Bu bir araya gelişinizde, gıybet, dedikodu edeceğinize, bu eserlerden okuyunuz. Hem fuzulî ve günaha sevk edici konuşmamış olur, hem de sevap kazanırsınız. Lütfen gıybeti terk edelim. Bildiğiniz gibi, gıybet en büyük günahlardandır. Vs…” Bu minval üzere konuşuyorduk. Bu konuşmamızın tesiri en fazla 10-15 dakika sürüyordu. 15 dakikanın sonunda, muhataplarımız bir bizim yüzümüze bakıyor, bir birbirlerinin ve ondan sonra sazı ellerine alıp başlıyorlardı gıybete… “Şu şöyle dedi! Bu böyle yaptı!” Bu trajikomik durum karşısında ne yapacaktık. “Kellim kellim lâ yenfa” yani “söyle söyle sen dinle!” misali, biz söylemiş, biz dinlemiş oluyorduk…
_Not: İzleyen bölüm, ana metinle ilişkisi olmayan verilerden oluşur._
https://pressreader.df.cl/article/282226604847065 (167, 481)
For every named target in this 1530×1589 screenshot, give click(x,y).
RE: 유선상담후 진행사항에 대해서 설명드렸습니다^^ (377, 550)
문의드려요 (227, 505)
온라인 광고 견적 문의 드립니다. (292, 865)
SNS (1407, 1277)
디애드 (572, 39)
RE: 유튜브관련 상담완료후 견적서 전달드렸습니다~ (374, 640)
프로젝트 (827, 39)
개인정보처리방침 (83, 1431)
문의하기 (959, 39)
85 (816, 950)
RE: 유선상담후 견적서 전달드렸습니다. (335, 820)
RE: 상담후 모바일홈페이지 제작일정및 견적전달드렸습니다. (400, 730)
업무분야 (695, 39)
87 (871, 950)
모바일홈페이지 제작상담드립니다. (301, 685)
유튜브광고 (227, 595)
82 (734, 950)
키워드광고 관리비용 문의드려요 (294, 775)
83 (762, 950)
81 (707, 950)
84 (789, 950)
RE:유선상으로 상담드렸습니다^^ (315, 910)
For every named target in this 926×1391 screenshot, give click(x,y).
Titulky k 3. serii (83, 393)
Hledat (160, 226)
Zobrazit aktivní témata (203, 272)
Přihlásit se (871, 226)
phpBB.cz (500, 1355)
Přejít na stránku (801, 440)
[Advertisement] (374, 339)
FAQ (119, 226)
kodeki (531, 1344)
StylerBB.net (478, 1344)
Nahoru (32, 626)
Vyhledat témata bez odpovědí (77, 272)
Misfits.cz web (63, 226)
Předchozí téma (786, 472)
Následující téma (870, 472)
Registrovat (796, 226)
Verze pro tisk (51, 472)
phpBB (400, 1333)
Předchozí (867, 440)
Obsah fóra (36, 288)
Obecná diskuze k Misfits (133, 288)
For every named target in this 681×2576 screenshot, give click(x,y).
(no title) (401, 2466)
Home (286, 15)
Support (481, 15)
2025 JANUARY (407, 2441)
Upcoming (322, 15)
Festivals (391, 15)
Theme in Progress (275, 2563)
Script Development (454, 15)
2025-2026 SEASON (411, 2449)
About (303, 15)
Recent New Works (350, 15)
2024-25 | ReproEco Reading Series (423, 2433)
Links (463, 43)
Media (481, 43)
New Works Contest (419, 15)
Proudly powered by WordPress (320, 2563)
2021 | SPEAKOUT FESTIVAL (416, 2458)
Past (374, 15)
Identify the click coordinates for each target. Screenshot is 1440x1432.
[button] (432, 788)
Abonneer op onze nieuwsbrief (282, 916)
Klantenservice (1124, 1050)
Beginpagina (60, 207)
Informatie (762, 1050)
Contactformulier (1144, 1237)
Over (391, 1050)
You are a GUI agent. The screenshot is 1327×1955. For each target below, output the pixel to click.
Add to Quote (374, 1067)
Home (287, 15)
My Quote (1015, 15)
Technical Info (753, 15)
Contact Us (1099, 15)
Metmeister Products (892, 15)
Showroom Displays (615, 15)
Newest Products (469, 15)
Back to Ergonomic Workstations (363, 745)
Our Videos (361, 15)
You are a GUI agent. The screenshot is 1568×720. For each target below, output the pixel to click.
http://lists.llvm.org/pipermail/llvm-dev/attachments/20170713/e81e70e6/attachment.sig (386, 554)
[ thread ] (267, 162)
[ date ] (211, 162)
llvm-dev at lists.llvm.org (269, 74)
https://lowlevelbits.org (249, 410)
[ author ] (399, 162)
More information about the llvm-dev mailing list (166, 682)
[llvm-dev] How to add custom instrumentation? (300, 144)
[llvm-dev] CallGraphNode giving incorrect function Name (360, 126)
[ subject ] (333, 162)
Bu yapılanın haklı hiçbir gerekçesi yok. Ancak onları gıybet yapmaya sevk eden o kadar çok “teşvikçi” var ki… En başta da bir kısım medya ve en başta da politikacılar… Haber programlarından tutun da, spor ve magazin programlarına kadar TV’lerde yayınlanan programlara bakınız, gıybetten geçilmiyor. Bilhassa magazine ağırlık veren gazetelere bakınız, gıybetten geçilmiyor. Öyle öyle… Artık gıybet sanki normal ve meşru bir fiil haline gelmiş durumda. Hâlbuki bizi yaratan Rabbimiz, gıybeti, şiddetle yasaklamıştır. Ayet-i kerimede, gıybet etmek, “ölü kardeşinin etini yemeye” benzetilmiştir. Hucurât Suresi’nin 12. ayet-i kerimesine mealen bakalım: “Ey iman edenler! Zandan çokça kaçının. Çünkü zannın bir kısmı günahtır. Birbirinizin kusurunu araştırmayın. Biriniz diğerini arkasından çekiştirmesin. Biriniz, ölmüş kardeşinin etini yemekten hoşlanır mı? İşte bundan tiksindiniz. O halde Allah’tan korkun. Şüphesiz Allah, tevbeyi çok kabul edendir, çok esirgeyicidir.”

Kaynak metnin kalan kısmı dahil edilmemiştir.